King Saul was a man who was characterized by partial, half-hearted obedience to the Lord. He would own up to a bit of what he had done wrong, or as in the above verses, he would claim that he had obeyed, even when he had not done so fully. The thinking seems to be, as long as I do part of what I am supposed to do, everything is ok. Saul found out otherwise.
I have seen a similar thing practiced by abusive people. In several cases, the abuser, on his own initiative and usually at the start of a relationship with someone (say, they are new to a church for example), will “own up” to the fact that he once was an abusive man. He will tell about how terrible he was to his wife, how he frequently raged at her, and so on. He will do so right in front of his wife, and even to a group of people he is just getting to know. And then comes the story of his “conversion.” Suddenly he woke up to what he was doing. He realize that it was wrong and that he needed to stop treating her that way. His wife says nothing. But the rest of the folks, well, they think it is just marvelous that a man can be such a fine Christian that he can humbly and opening admit his past sin.
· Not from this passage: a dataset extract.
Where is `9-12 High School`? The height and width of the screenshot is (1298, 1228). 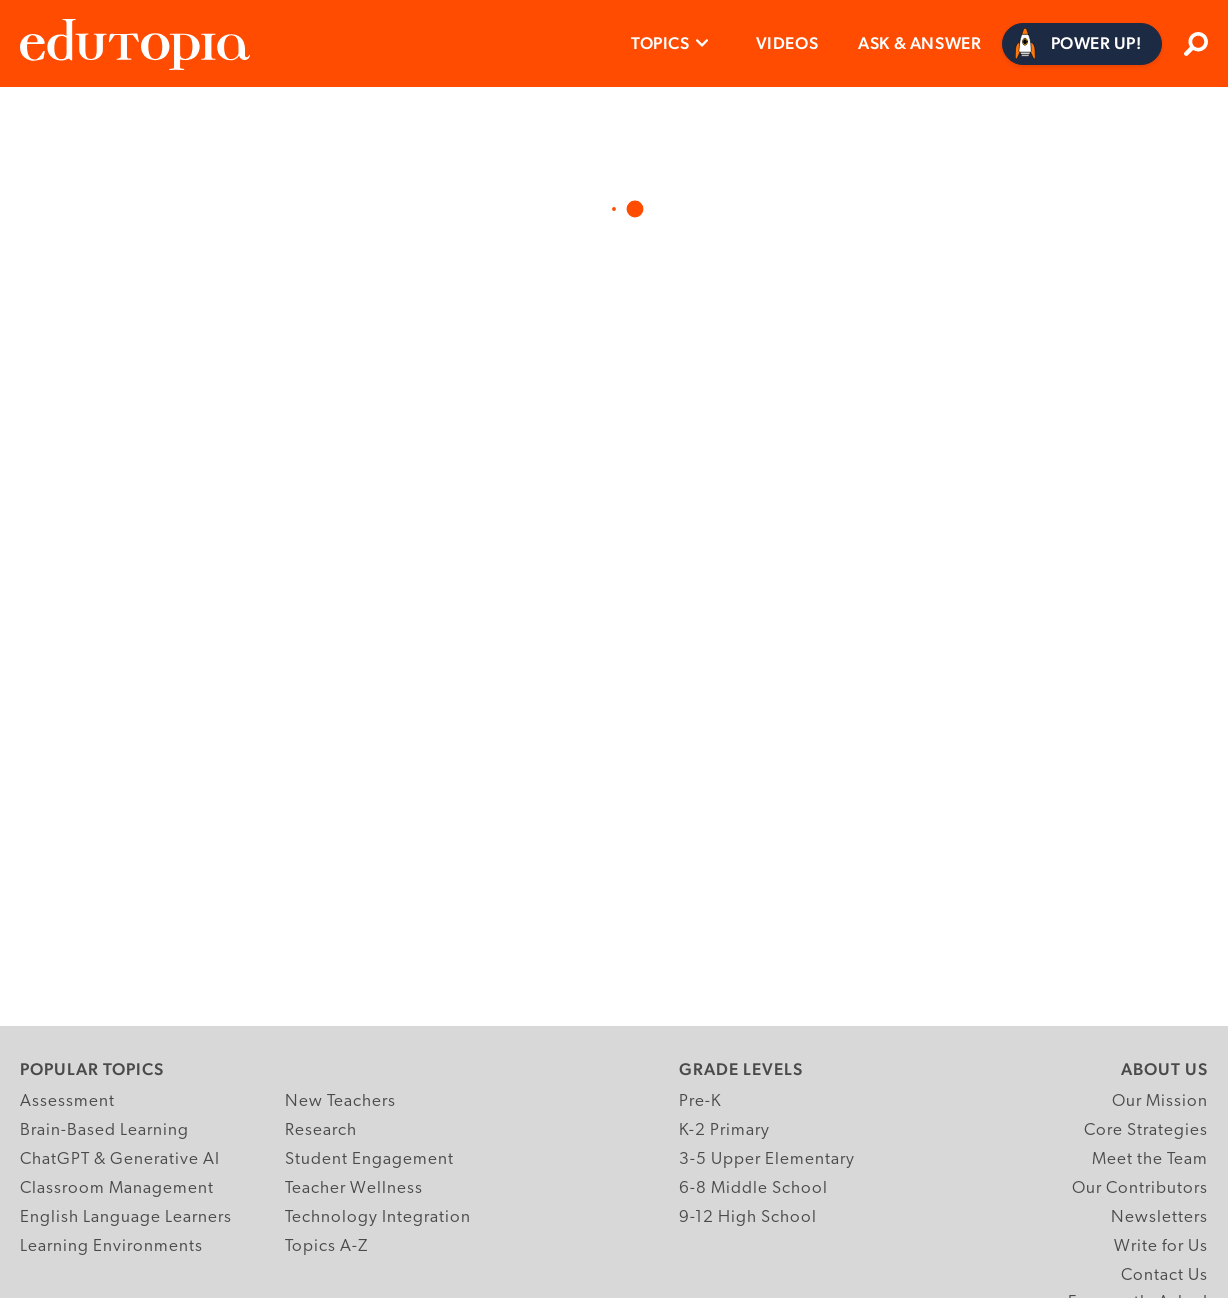
9-12 High School is located at coordinates (748, 1217).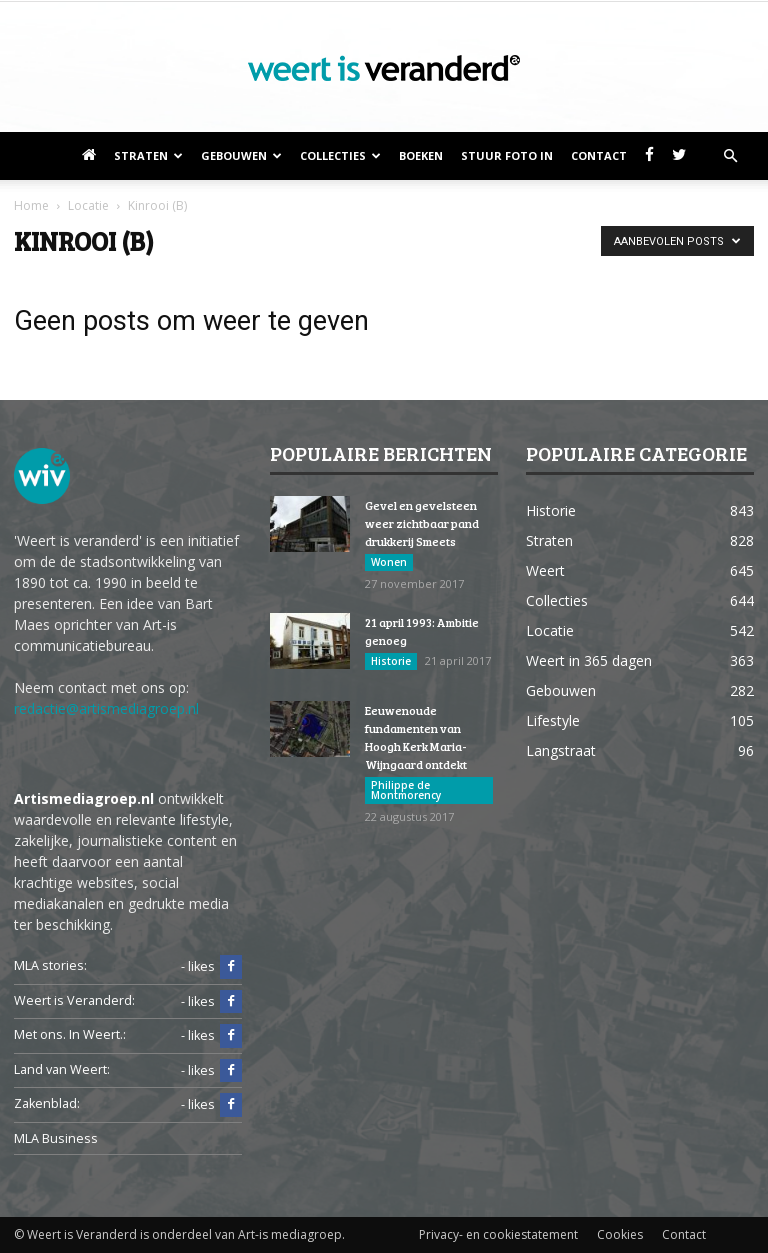  Describe the element at coordinates (599, 155) in the screenshot. I see `Contact` at that location.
What a great thing it is going to be to have these people in the church.
Over time, perhaps you will experience some of those “moments.” You know what I mean. You have this feeling. You see some look in this fellow or in his wife. You ask her a question, just trying to make conversation, and she strangely just clams up. You overhear the two of them talking when they think no one is listening and, well, the tone and the words seem odd. But, it is probably nothing. Everyone has their moments. And you forget about it.
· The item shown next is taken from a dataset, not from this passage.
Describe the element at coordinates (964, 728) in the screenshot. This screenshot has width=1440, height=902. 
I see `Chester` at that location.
Perhaps one day you will find out that all was not well. Or perhaps no one will know and the couple eventually just moves on.
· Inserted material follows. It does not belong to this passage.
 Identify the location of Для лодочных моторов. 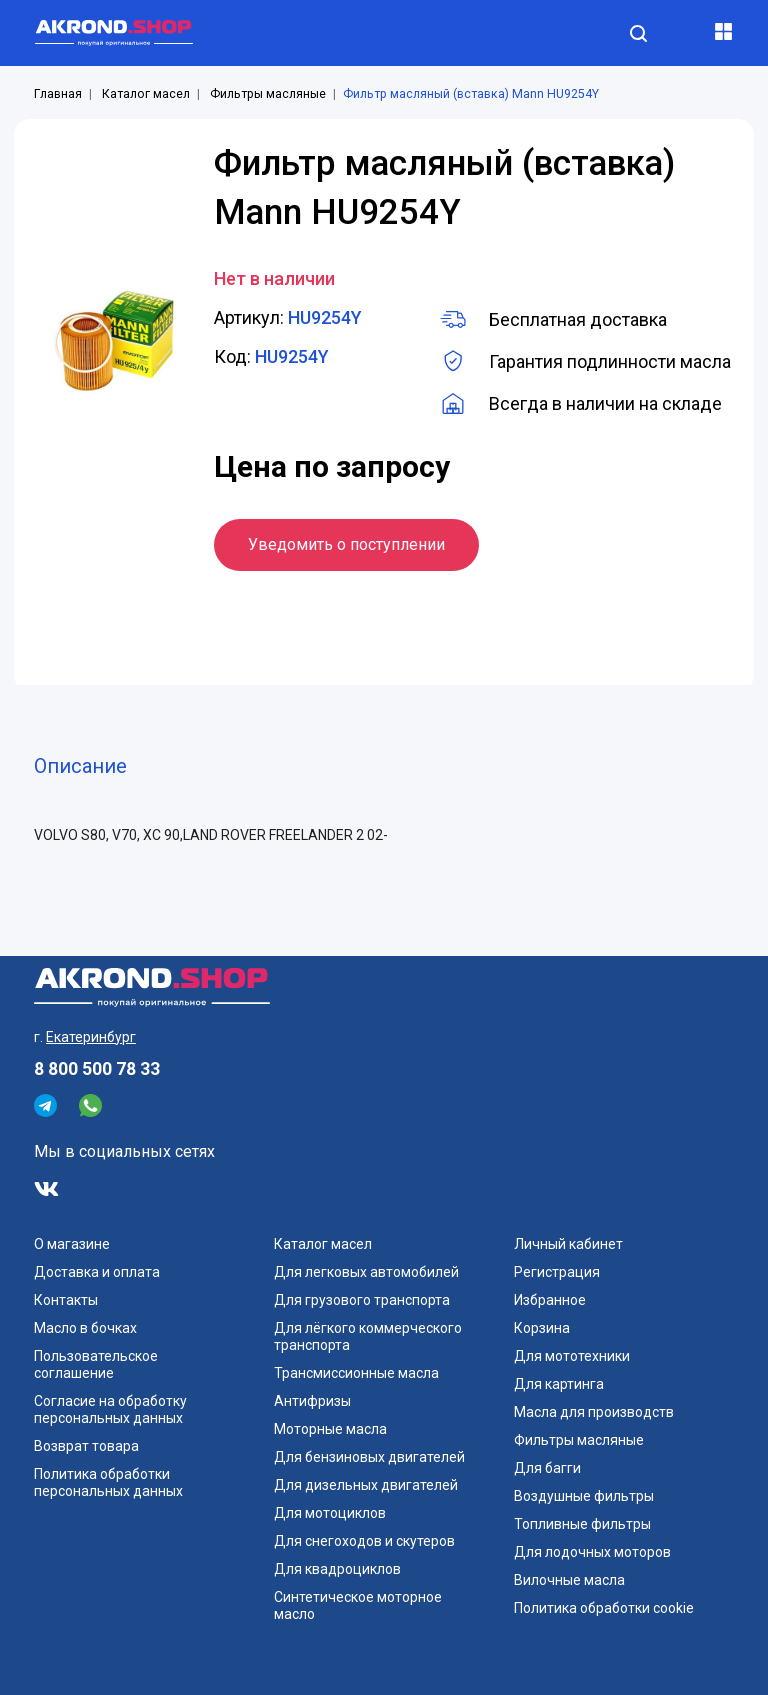
(592, 1552).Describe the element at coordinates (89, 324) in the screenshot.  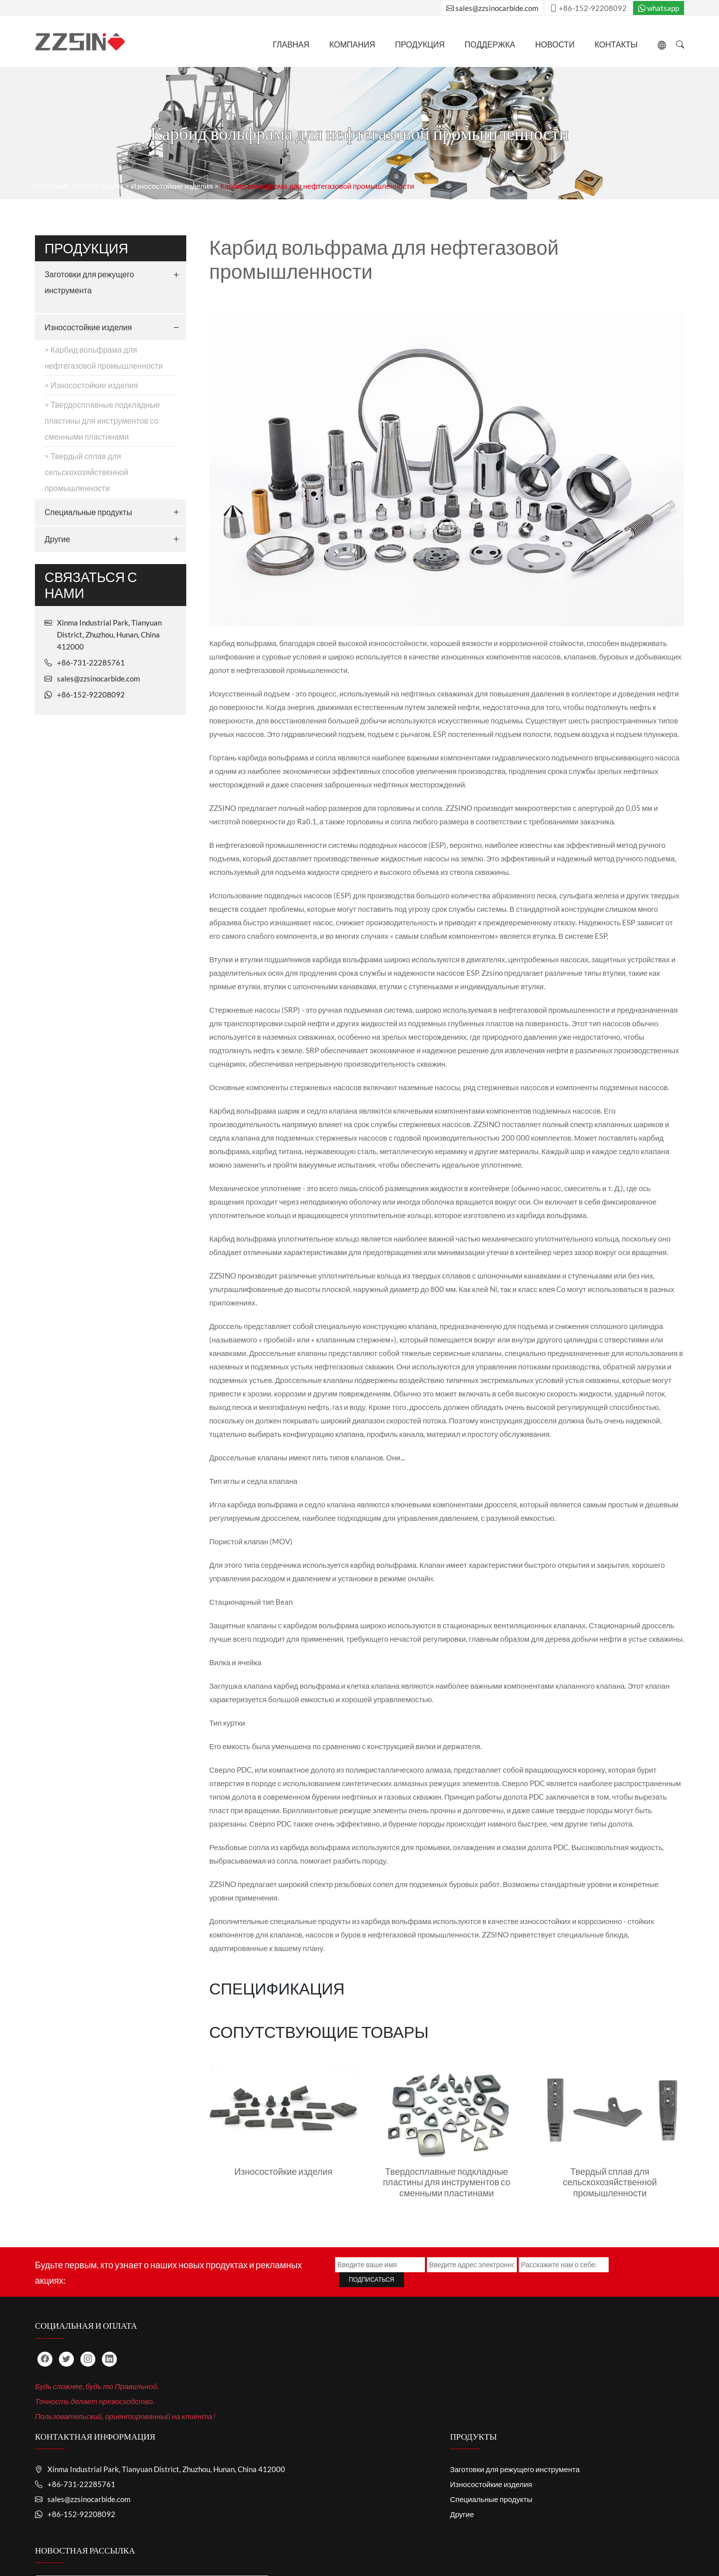
I see `Заготовки для режущего инструмента` at that location.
I believe that abusers sometimes speak of “past” sins of abuse right in front of their wife/victim and openly to a group of people they are just getting to know. And I believe they do this out of a rather ingenious and heinous motive to make everyone think that they are a sinner saved by grace, a humble man willing to admit his flaws, a reformed man who no longer does those things. Think about it. What is his wife going to say now? He has already addressed the issue. First come, first believed – that’s how it usually seems to go, right? If she ever did tell someone he is still abusive (which isn’t common), they will find it hard to believe her. Sure, maybe once in a while his old patterns come back, but he is a man fighting his sin just like all of us are. Like the first man on the moon, this guy has already driven his flag of ownership into this new church and all of these new friends.
I wonder what would happen at the dinner party if the wife/victim drove her flag in first? “Hi, I’m Carol. This is Don, my husband. He is a wicked man who has abused me horribly for 25 years. Don’t believe a word he tells you. Just ask the children if you don’t believe me.” Unfortunately we know it just isn’t all that easy, is it?
So, here is the pattern. Watch out for that “new guy” who jumps on the confessional band wagon at the welcome-to-the-church/community get together. You should know by now that most abusers never change. So, if he did it in the past, he is probably still doing it now. Call me a pessimist. I am ready to be surprised by a truly, genuine, repentant abuser. That would be a really happy day.